Dear All,
I am trying to compile a response to the new NICE ACD for IM intolerance and would be grateful if those of you who have any or all of the following would contact me before tomorrow:
a. experienced grade 3/4 adverse effects of any kind
b. have haematological intolerance to IM (i.e blood counts drop to worrying/dangerous levels)
c. due to intolerance are now treated with 2nd generation drug
Please contact me as soon as possible with an outline of your story...... and also let me know if you are willing to talk to media etc.
As you are aware, NICE have separated off the two patient populations which means that iM resistance will be appraised at some future date as part of the TA70 reappraisal of imatinib. That might be seen as good news for resistant patients, but I must admit I remain cautious in my optimism.

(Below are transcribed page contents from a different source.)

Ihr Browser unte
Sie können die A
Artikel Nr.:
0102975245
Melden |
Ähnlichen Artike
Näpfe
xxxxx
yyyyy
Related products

However, the urgent issue now is that we have to focus on the new ACD for IM intolerance and my thinking on this is:
* the issue of inequity remains
* intolerance - haematological adverse effects- can be life threatening
* intolerance can mean that IM can only be given in a 'sub-optimal' dose supported by other drugs to support marrow function (GCSF)

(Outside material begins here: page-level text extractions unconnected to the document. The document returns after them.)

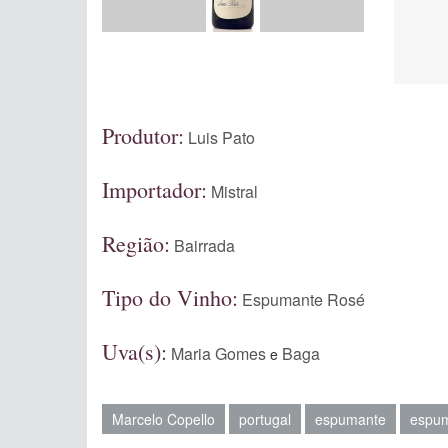
Produtor:
Luis Pato
Importador:
Mistral
Região:
Bairrada
Tipo do Vinho:
Espumante Rosé
Uva(s):
Maria Gomes
Baga
e
Marcelo Copello
portugal
espumante
espum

* intolerance can be 'intolerable' and adversely affect quality of life
There is at least one other anomaly contained in the NICE response that I cannot go into here just yet but just to put this all this into context the cost to the NHS of funding either one of the 2nd generation drugs for IM 'intolerance' would be:
* The likely number of intolerant patients per year -approx 35 multiplied by the acquisition cost of either drug to the NHS -both just over £30-31,000 =
£1,850,000.00 per year....... ! Think about it. (sorry, noughts in wrong place- this figure should be £1,085,000.00)
I would really appreciate your support. There is rather a tight deadline for me to compile a well argued response.